Minimum Ganglion Cell Layer Thickness is the Best Structural Predictor of Visual Function in Leber Hereditary Optic Neuropathy

Published on Jul 10, 2023

DOI 

Abstract

 

Background: Patients with Leber hereditary optic neuropathy, a genetic cause of severe optic atrophy and blindness, demonstrate characteristic structural changes measurable through optical coherence tomography, including initial swelling of the retinal nerve fiber layer and progressive thinning of the ganglion cell layer. After symptomatic conversion, patients experience progressive vision loss, often with dense central scotomas.

Aims: This study aims to explore the predictive potential of ocular structural measurements to visual function in patients with Leber hereditary optic neuropathy.

Methods: Medical records were reviewed retrospectively for patients with Leber hereditary optic neuropathy clinical testing. Structural measurements, including the average thickness of the ganglion cell layer, the retinal nerve fiber layer, and minimum thickness of the ganglion cell layer, measured through optical coherence tomography were obtained along with measures of visual function such as visual acuity and mean deviation of visual field testing. Simple and multivariable linear regressions were performed to determine correlations between structural measurements and visual functions. Analyses were conducted for all patients, and subgroup of symptomatic patients.

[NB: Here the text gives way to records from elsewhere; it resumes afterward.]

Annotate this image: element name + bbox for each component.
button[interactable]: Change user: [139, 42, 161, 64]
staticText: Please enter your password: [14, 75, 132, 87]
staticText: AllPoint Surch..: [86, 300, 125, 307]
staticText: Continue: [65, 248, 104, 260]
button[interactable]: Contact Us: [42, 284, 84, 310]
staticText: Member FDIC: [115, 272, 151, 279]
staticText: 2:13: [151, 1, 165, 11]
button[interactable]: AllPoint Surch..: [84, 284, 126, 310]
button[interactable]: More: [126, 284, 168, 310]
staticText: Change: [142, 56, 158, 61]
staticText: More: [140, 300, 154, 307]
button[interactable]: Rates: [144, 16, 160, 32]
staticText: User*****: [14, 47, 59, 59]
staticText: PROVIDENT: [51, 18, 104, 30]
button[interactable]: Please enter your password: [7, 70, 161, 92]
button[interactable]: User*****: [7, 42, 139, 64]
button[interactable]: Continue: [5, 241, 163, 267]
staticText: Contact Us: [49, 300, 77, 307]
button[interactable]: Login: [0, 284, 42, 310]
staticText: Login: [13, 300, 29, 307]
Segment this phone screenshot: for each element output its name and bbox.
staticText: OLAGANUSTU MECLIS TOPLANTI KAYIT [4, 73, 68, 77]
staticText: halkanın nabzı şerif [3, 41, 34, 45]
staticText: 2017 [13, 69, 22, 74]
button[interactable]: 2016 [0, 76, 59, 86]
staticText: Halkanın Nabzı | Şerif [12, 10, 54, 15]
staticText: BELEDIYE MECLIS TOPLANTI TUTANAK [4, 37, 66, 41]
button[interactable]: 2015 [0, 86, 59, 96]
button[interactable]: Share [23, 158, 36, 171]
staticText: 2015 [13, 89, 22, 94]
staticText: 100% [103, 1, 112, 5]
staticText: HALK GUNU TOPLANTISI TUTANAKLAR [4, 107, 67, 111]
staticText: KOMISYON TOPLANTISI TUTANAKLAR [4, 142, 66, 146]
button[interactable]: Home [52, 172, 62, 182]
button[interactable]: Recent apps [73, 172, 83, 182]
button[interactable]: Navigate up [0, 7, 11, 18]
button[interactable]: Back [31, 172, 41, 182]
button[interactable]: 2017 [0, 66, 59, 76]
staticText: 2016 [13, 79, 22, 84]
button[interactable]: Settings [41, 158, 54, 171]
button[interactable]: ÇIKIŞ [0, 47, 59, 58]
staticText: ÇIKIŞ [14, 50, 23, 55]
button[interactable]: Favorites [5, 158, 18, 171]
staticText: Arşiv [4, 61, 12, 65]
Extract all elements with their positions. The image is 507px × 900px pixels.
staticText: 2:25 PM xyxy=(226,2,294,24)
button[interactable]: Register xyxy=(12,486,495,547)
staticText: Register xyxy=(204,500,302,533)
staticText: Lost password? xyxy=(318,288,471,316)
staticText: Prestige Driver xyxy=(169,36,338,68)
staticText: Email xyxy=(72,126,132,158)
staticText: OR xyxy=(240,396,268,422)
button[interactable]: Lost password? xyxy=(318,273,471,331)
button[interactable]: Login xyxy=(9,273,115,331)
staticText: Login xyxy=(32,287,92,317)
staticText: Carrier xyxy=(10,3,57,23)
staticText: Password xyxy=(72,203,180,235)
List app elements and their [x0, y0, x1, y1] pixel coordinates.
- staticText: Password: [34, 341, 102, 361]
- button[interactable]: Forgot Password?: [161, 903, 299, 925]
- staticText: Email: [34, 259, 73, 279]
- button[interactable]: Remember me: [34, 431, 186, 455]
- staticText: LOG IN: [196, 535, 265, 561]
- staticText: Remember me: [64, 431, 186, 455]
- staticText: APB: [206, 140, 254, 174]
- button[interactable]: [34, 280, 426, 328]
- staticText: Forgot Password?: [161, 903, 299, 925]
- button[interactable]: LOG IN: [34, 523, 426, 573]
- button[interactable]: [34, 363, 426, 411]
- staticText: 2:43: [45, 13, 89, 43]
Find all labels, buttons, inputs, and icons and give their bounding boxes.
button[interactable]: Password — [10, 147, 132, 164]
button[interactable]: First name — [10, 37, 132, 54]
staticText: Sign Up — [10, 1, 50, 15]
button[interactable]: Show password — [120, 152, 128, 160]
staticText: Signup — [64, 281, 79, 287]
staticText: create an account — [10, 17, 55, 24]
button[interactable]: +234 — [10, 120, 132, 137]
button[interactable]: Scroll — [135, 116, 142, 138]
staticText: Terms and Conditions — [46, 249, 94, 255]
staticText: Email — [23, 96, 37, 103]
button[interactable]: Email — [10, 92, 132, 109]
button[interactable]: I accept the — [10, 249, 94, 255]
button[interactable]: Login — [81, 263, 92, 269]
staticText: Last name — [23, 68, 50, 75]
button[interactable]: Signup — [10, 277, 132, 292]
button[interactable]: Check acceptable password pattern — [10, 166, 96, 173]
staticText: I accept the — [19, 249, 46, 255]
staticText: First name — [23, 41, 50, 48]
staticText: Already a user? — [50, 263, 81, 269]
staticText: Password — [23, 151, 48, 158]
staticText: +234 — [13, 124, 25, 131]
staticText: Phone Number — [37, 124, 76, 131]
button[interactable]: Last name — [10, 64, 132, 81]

Results: Overall, 92 eyes were included with 78 symptomatic eyes. Across all patients, the minimum ganglion cell layer thickness had the highest correlation coefficient with visual acuity (Beta -0.632, adjusted R2 0.396) and with visual field function (Beta 0.572, adj. R2 0.320) compared to the average thickness of the ganglion cell layer (Beta 0.474, adj. R2 0.216) and retinal nerve fiber layer (Beta 0.481, adj. R2 0.223). In multivariate analysis, the minimum ganglion cell layer thickness was the only significant measurement that correlated with visual acuity across all eyes (Beta -0.527, P<0.001) and symptomatic eyes (Beta -0.479, P<0.001). The minimum ganglion cell layer thickness (Beta 0.440, P<0.001) and retinal nerve fiber layer average thickness (0.258, P=0.023) were significant structural measurements correlating to visual field function.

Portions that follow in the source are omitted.